The Nutrition Environment Measurement Survey for Stores (NEMS-S) was originally developed to measure healthy food options in grocery and convenience stores in neighbourhoods differing by income and community design. The tool has been tested extensively for reliability (test-retest and inter-rater) and validity (face and construct validity) (Glanz et al. 2007).The in-store survey is completed by a trained rater, for each food store, based on structured observations of price, availability and quality for ten indicator food categories: milk, bread, fruit and vegetables (fresh, frozen and canned), ground beef, hot dogs, frozen dinners, baked goods, beverages, chips, and cereal (Glanz et al. 2007). A composite score from each food category was used to assess the overall "healthiness" of a store, with higher score indicating a wider variety of healthy options at prices either equal to, or lower than, less healthy options within a comparable category. The in-store survey has been adapted for the Canadian context by researchers at the University of Alberta, including a wider list of fruits and vegetables for assessment, as well as additional sections for canned and frozen produce (Susan Buhler, personal communication, January 7, 2011).

Neighbourhoods were characterized as high, mid and low SES using the Material and Social Deprivation Index, a tool developed by the Institut national de sante publique (INSPQ) in Quebec (Pampalon et al. 2009) and which has been frequently adapted to characterize neighbourhood-level SES (Apparicio, Cloutier, and Shearmur 2007; Smoyer-Tomic et al. 2008; Pouliot and Hamelin 2009). The Material and Social Deprivation Index is based on material indicators of income, employment and education, and social indicators of marital status, lone parent status and living alone status (Pampalon et al. 2009). A material and social deprivation index was developed for Quebec and Canada. Data used for this index were derived from Statistics Canada's 2006 Census and projected data from the City of Saskatoon, up to 2010. Z-scores were calculated for each variable for each neighbourhood, and the sum of these values was used to divide neighbourhoods into categories of high, mid and low SES, (n=20 neighbourhoods of each type). Data on proportion of Aboriginal ancestry, by neighbourhood, was gathered from Statistics Canada's 2011 Census.

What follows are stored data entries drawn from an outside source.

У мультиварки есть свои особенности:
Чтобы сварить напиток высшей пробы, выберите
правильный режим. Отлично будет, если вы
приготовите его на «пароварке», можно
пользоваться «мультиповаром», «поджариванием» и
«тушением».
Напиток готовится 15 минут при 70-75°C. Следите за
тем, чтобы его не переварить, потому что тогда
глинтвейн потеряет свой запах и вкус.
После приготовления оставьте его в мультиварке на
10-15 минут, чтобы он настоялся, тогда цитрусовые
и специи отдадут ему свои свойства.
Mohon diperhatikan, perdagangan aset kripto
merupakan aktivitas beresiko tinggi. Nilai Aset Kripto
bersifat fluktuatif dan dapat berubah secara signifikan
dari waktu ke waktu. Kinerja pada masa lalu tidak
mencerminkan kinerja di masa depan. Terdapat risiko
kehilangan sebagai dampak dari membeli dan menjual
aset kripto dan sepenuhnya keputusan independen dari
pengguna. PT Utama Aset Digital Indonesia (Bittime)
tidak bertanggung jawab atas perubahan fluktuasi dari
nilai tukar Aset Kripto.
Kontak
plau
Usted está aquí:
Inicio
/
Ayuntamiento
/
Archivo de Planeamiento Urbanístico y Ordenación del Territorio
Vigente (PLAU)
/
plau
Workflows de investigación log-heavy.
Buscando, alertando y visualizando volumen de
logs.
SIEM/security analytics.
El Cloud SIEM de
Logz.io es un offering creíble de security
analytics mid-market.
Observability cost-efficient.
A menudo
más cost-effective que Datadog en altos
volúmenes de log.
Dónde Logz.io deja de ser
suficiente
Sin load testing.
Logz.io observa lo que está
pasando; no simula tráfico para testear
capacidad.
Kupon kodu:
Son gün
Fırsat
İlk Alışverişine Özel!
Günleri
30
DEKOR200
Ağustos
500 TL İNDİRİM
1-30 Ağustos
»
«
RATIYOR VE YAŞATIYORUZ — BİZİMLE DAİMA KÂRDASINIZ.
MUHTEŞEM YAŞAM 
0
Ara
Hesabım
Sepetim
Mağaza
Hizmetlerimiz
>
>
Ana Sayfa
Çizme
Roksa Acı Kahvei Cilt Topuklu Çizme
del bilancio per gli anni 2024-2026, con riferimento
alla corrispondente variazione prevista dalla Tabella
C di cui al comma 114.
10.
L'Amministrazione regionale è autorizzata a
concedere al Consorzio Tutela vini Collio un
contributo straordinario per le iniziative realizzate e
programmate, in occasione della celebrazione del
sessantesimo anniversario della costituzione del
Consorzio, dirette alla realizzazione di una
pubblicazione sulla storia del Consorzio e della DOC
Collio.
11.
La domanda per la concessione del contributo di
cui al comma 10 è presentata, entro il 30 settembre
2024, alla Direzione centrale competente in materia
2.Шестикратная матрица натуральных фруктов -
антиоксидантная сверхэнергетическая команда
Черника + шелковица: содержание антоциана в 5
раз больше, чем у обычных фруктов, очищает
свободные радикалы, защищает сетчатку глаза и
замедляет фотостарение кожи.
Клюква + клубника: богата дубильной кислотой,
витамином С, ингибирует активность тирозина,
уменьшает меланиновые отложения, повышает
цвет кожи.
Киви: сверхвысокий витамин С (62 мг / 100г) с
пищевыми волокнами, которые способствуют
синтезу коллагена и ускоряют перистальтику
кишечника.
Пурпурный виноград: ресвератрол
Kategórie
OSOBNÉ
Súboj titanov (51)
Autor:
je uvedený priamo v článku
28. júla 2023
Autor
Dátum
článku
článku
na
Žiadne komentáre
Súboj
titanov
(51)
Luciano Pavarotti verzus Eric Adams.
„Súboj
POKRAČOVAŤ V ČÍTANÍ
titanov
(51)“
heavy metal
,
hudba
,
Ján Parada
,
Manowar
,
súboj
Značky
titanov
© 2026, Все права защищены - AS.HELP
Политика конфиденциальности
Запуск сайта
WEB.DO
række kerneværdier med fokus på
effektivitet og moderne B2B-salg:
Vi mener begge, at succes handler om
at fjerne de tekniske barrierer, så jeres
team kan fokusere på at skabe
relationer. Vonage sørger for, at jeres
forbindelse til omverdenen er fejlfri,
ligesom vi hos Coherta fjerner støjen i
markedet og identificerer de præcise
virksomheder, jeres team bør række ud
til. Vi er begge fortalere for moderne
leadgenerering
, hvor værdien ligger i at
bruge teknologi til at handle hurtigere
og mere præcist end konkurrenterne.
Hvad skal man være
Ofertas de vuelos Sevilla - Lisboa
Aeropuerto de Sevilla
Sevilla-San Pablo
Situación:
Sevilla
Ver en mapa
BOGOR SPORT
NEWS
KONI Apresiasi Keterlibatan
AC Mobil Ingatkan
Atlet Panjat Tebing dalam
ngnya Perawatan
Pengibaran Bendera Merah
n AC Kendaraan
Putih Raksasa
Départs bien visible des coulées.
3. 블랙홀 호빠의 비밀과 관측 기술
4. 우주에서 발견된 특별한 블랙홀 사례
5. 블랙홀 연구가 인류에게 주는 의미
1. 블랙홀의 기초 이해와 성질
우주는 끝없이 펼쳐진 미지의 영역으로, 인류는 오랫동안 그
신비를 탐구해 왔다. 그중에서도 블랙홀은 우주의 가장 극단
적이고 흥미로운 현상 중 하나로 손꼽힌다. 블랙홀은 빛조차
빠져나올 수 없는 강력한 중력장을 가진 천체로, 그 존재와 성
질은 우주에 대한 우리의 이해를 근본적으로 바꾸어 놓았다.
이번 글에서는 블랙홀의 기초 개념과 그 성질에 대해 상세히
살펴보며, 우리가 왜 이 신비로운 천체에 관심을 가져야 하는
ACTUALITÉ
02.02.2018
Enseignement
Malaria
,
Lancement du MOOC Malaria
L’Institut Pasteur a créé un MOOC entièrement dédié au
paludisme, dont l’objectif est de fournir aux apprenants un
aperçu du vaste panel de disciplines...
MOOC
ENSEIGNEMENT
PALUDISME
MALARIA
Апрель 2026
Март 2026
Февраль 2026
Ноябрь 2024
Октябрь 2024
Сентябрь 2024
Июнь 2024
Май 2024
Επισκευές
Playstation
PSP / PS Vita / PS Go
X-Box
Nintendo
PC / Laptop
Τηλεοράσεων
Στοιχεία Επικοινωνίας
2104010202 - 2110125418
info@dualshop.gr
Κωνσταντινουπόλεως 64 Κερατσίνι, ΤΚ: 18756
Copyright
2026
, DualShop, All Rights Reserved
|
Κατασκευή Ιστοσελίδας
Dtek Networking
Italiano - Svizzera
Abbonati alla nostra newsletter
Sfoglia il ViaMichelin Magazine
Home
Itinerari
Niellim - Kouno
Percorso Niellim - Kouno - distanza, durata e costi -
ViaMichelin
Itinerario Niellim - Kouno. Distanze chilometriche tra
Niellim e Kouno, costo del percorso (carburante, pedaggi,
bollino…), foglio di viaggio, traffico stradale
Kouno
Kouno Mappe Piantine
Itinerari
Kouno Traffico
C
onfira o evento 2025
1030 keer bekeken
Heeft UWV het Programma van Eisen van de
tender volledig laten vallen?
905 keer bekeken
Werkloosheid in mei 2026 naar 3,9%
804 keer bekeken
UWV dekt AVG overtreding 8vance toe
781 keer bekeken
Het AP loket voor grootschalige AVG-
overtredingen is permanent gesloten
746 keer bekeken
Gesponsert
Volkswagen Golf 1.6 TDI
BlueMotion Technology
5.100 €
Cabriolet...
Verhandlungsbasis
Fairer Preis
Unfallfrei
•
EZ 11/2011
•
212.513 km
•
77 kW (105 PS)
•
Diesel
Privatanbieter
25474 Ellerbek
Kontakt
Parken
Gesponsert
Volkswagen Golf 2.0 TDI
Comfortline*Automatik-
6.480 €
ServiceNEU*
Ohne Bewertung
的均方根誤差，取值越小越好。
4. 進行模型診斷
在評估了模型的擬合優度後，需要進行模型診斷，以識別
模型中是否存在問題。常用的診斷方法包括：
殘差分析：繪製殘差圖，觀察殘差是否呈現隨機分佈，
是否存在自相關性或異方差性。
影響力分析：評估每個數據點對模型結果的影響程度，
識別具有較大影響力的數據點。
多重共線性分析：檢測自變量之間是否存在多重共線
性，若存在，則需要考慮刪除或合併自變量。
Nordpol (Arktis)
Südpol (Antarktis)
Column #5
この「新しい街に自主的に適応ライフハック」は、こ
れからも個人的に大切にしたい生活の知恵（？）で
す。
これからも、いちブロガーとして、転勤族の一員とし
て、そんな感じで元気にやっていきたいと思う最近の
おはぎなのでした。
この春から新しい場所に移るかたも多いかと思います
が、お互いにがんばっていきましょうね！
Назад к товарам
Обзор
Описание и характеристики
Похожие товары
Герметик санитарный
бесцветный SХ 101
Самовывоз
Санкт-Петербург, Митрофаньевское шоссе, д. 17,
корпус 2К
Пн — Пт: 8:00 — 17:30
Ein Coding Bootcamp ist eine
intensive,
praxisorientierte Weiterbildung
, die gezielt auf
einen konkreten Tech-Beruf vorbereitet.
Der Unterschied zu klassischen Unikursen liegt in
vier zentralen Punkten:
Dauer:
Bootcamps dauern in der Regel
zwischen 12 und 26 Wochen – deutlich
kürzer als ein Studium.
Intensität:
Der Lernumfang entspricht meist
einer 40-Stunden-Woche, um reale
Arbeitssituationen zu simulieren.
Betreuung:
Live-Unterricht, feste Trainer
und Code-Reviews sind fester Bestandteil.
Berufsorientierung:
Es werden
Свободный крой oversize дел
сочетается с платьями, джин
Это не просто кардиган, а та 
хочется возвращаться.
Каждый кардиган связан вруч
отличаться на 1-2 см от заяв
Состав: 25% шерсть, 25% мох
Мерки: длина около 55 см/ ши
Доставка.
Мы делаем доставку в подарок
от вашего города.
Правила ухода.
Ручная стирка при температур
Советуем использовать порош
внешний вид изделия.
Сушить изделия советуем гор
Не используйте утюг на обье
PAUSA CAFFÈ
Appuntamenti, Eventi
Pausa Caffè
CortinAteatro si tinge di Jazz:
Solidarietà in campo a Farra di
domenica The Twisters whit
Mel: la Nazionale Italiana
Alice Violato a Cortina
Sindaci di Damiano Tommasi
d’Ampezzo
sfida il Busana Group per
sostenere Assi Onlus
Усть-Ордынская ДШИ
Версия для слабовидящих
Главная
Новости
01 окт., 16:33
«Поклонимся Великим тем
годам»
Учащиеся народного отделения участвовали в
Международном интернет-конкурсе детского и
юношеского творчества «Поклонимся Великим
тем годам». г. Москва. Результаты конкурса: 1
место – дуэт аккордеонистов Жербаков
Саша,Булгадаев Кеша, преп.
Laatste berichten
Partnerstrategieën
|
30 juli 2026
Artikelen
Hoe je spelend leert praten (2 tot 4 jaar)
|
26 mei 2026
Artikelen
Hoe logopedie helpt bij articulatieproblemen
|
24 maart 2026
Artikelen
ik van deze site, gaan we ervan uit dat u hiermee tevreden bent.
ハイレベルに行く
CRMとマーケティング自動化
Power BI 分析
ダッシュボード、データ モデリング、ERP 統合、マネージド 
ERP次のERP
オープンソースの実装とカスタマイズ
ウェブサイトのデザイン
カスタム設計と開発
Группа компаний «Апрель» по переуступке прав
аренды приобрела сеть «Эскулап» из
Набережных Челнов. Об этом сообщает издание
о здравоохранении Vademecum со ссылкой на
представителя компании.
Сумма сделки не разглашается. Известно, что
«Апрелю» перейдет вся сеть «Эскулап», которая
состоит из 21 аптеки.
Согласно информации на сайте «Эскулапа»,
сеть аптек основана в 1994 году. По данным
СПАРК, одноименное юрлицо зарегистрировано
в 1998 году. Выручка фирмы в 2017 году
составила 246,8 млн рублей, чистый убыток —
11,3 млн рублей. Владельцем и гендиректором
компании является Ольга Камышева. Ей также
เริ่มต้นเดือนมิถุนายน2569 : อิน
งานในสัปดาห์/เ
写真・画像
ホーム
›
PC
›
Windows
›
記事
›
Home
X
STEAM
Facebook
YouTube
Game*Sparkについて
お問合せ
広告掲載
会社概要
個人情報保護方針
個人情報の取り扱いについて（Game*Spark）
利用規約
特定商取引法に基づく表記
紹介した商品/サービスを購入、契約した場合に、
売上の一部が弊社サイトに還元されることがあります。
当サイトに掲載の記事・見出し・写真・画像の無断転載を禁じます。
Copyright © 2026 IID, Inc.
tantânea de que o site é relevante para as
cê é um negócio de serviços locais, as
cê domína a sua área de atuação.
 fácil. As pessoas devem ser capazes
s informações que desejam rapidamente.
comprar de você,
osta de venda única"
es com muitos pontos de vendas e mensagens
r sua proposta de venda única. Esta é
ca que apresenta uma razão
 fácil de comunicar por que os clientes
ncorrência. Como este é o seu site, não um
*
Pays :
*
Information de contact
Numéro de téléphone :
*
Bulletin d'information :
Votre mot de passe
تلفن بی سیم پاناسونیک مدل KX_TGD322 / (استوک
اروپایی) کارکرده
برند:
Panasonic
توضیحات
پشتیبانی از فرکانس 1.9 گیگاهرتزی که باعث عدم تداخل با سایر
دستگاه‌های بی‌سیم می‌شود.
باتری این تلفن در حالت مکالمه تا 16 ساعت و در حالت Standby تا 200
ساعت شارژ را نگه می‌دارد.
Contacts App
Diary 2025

The decision to undertake a neighbourhood-level analysis, rather than a census tract-level analysis--as has been done in some Canadian studies (Apparicio, Cloutier, and Shearmur 2007; Black et al. 2011)--was based on several considerations. Previous studies of Saskatoon's food environment (Kershaw et al. 2010) and other pivotal health-related studies in the city (Lemstra, Neudorf, and Beaudin 2007) are neighbourhood-based. It was felt that keeping this present study at the neighbourhood-level would facilitate intra-city comparability of this study's findings.

Data Analysis

Mean in-store scores were calculated for the 18 neighbourhoods in which grocery stores are located. Fruit and vegetable access measures were based on the price and availability of 16 fruit and 16 vegetable varieties (fresh and frozen) available within grocery stores. While the original in-store measurement survey collected three dimensions of accessibility--price, availability and quality--the latter has not been included in the present analysis due to its greater degree of subjectivity. To measure price, the displayed cost of an item within a store is recorded and, to measure availability, the presence or absence of an item within a store is recorded by the rater. However, an assessment of quality is subject to the perception of the rater, where an item is recorded as being of acceptable or unacceptable quality (Glanz et al. 2007). Among the in-store raters of this study, there were several instances of non-consensus regarding the quality of an item within a store, such as the acceptability of a display of apples. Though quality (and, by extension, the desirability) of an item is an important metric, the researchers felt that the way in which this dimension was captured in the measurement tool had a high degree of subjectivity.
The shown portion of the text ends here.